Excerpted data Block Start

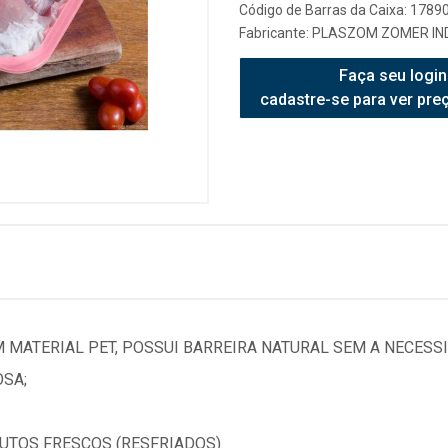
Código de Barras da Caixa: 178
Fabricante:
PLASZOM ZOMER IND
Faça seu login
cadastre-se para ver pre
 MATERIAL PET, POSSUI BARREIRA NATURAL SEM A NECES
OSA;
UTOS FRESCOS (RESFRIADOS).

Excerpted data Block End
Excerpted data Block Start

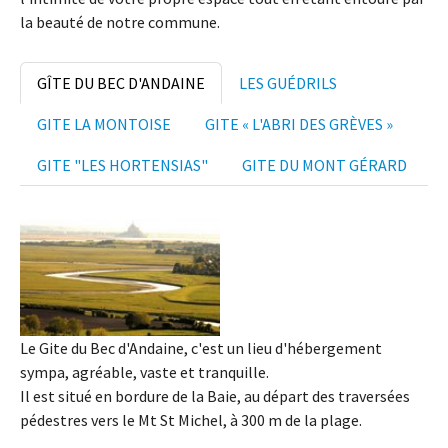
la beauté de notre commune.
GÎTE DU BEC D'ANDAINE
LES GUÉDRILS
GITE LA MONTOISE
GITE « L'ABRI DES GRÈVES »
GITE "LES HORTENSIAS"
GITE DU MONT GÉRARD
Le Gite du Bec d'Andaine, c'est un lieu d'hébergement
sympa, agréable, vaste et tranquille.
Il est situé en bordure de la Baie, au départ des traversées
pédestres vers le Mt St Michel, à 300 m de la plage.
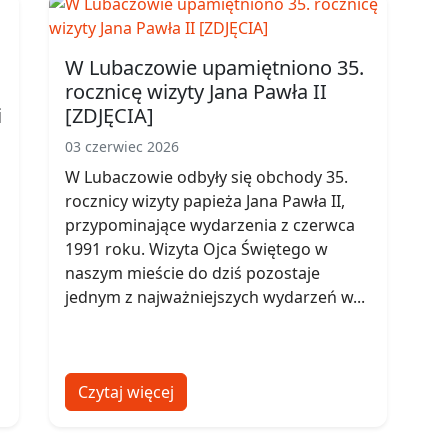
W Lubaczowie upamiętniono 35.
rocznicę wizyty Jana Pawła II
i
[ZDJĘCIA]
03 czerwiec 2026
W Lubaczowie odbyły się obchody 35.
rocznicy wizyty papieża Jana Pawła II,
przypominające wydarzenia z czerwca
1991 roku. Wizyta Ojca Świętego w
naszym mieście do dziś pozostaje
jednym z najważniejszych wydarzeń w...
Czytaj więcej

Excerpted data Block End

§ Task item: If the word "wizyty" is on a line above, return that line.

§ Response for this exercise:
rocznicę wizyty Jana Pawła II
rocznicy wizyty papieża Jana Pawła II,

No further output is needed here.